◆ **Entries supplied**
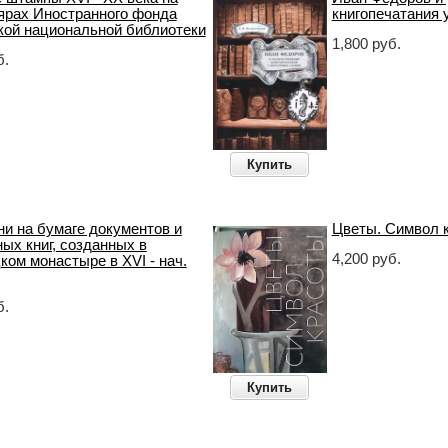
ярах Иностранного фонда
книгопечатания 
кой национальной библиотеки
1,800 руб.
б.
Купить
ни на бумаге документов и
Цветы. Символ 
ых книг, созданных в
4,200 руб.
ом монастыре в XVI - нач.
б.
Купить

◆ **What needs to be done**
Once the pictures are removed, copy the listing exactly.

◆ **Answer section**
ярах Иностранного фонда
книгопечатания 
кой национальной библиотеки
1,800 руб.
б.
Купить
ни на бумаге документов и
Цветы. Символ 
ых книг, созданных в
4,200 руб.
ом монастыре в XVI - нач.
б.
Купить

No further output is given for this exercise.